# The problem:
Please give the number of lines in the records below that include "Ausrüstung", with no other output.

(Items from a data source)
= = = = =

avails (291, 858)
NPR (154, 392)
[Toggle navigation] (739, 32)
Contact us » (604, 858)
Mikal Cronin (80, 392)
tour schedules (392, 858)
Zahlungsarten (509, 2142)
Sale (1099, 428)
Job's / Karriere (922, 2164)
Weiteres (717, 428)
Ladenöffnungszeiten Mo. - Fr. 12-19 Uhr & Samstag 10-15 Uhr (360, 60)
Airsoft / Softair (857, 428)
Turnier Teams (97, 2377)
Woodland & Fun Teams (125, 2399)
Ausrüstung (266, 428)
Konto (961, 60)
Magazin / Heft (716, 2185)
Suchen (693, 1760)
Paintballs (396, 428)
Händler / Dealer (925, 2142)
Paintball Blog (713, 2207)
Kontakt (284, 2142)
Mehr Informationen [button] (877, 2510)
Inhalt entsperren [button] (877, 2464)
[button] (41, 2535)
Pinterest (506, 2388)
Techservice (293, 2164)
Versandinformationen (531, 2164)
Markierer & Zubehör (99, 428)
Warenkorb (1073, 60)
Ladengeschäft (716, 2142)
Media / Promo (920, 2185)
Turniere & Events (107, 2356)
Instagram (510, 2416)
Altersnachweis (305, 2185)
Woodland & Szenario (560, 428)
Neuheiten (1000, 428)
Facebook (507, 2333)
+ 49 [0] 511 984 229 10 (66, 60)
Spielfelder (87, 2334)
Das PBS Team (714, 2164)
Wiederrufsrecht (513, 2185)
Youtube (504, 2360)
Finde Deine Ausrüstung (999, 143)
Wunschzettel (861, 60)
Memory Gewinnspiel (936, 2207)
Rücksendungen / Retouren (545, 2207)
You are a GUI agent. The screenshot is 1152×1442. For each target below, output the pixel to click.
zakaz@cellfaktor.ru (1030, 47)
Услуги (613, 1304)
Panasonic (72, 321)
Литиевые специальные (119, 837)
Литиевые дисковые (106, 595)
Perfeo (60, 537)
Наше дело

= = = = =

# Exercise result:
2